First, some observations are in order.

A quick look at our entertainment is revealing. Movies, TV ads for films, and a great deal of television programming (think Breaking Bad; The Sopranos; Homeland; and Dexter) are saturated with violence, blood, murder and threat of imminent danger. This appears equally true when perusing the best seller lists for books (The Hit by David Baldacci; Never Go Back by Lee Child and many other novels); when watching movies (The Hunger Games, Pacific Rim, World War Z); or playing video games (Grand Theft Auto; Manhunt; or Postal-2). Much of our visual entertainment involves graphic violence: roiling balls of flames emanating from fiery explosions; bodies flying through the air; the staccato rattling of machine guns and other assorted depictions of bullets, bombs, riots and mayhem (Skyfall, The Dark Knight Rises; Zero Dark Thirty; and Argo).

As a psychiatrist, I'm aware that violent--even murderous impulses--reside within all of us. You see this side of human nature when watching news items about riots, street violence and the many wars being fought on a daily basis in our world. You certainly see curiosity bordering on bloodlust when people rubberneck while passing an accident on the side of a highway. It's evident in an attenuated form in certain sporting events such as mixed martial arts (which is skyrocketing in popularity) and other sports such as boxing, hockey, football and wrestling contests. Violence is not unique to our times; it is evident when you read some of the world's greatest literature (The Iliad, The Odyssey, Kurt Vonnegut's Slaughterhouse-Five; Richard Wright's Native Son; and countless other novels both present and past). Violence abounds in virtually every beloved opera plot, and in the works of the great Greek playwrights (from Aeschylus to Euripides.)
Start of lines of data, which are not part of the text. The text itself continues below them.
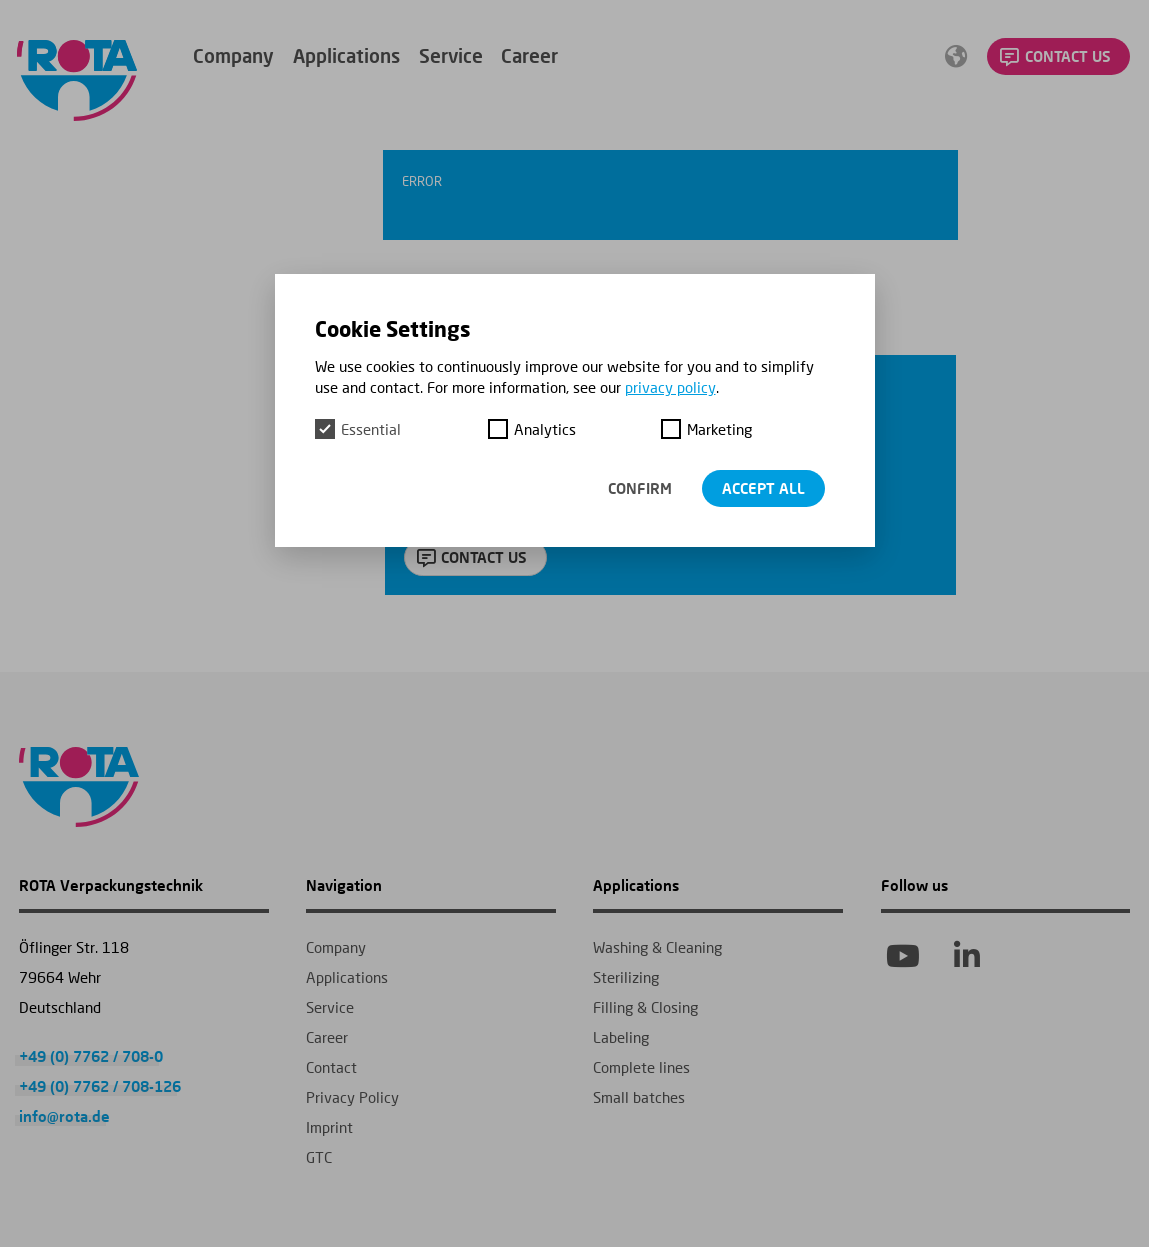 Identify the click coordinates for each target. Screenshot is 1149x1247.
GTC (319, 1157)
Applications (346, 55)
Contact (331, 1067)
One need only look at the foul arc of history to see the central role wars and violence have played since human beings first populated the earth.

To pretend violence isn't part of human nature is disingenuous. Violence sells, and there's a good reason for that. It taps into something primal--some deep and elemental core--in all animals, and we human beings are not exempted from our biological legacy. While most of us can curb any violent impulses we may feel, we still manifest an innate curiosity about it, although some are repelled by the graphic depiction of violence in books, films and other entertainment forms popular today.

The potential for violence lives within all of us, and I'm no exception. Violence in my novels is contrived--it's pure fiction--but reflects a core truth about human nature. It's never meant to be gratuitous, but rather serves the story. Additionally, I hope, it conveys something about the moral dilemmas we face when living our lives.